Biotestamento e ingegneria genetica

Il nostro Arcivescovo è intervenuto martedì 16 gennaio u.s. all’incontro pubblico al Lazzaretto di Ancona su “Biotestamento e ingegneria genetica”, organizzato dall’associazione degli avvocati “Fatto&Diritto”. Sono intervenuti, oltre a mons. Spina, il professor Stefano Canestrari, docente di Diritto penale di Bologna, e il prof. Massimiliano Marinelli, medico e bioeticista ad Ancona.
Il prof. Canestrari – che ha contribuito in sede parlamentare all’estensione del recente testo di legge sul Biotestamento e le Disposizioni anticipate di trattamento – ha affermato secondo le nuove norme il ruolo comunque di sostegno del medico, anche in caso di rinuncia alla terapia da parte del paziente: ora il medico non “si astiene, ma si attiene” al diritto del paziente di rinuncia alla cura, come p. es. nel caso di una chemioterapia. Per contro, è nella facoltà del medico (ma non della struttura sanitaria) di non applicare le disposizioni del paziente, per cui sarebbe improprio in questo caso evocare l’obiezione di coscienza. Ha inoltre sostenuto che “alimentazione e idratazione artificiali sono qui intesi come interventi terapeutici”.
L’Arcivescovo, a partire dal valore di ogni persona che non è semplicemente un corpo ma un soggetto unico e irripetibile, ha affermato leciti gli interventi in favore della persona, ma non quelli per l’interruzione della vita. Si è poi focalizzato sulla condizione della persona malata: la più grande disgrazia del nostro tempo non è la solitudine, ma l’essere lasciati soli; l’imperativo categorico è allora non abbandonare mai nessuno, ciascuno di noi secondo le proprie capacità e competenze, in ambito medico, amicale o parentale: la differenza è costituita da un dolore condiviso, piuttosto che vissuto in solitudine.
Il prof.
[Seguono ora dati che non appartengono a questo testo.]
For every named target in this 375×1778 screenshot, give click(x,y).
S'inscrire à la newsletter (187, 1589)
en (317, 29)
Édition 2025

Marinelli si è incentrato sullo sviluppo della ingegneria genetica dal 1965 ad oggi. Le biotecnologie hanno valore ambivalente: immediatamente creano euforia, ma poi destabilizzano e producono incertezza del futuro e solitudine, curano e insieme possono creare aberrazioni, mettendo in discussione un ordine naturale finora ritenuto immutabile (uomo/donna, stagioni, ibridazioni). In tal modo viene a smarrirsi la vera identità umana: la scienza nega la fragilità come una condizione insita nell’uomo e la riduce a patologia correggibile; dell’uomo non si dice più “chi è?” ma solamente “cos’è?”.
Il dibattito che è seguito è stato sentito e pacato, benché originato a partire da concezioni anche molto differenti dell’esistenza, che ha visto tra l’altro gli interventi di diversi medici, coinvolti in prima persona nelle tematiche dell’accompagnamento e del fine vita.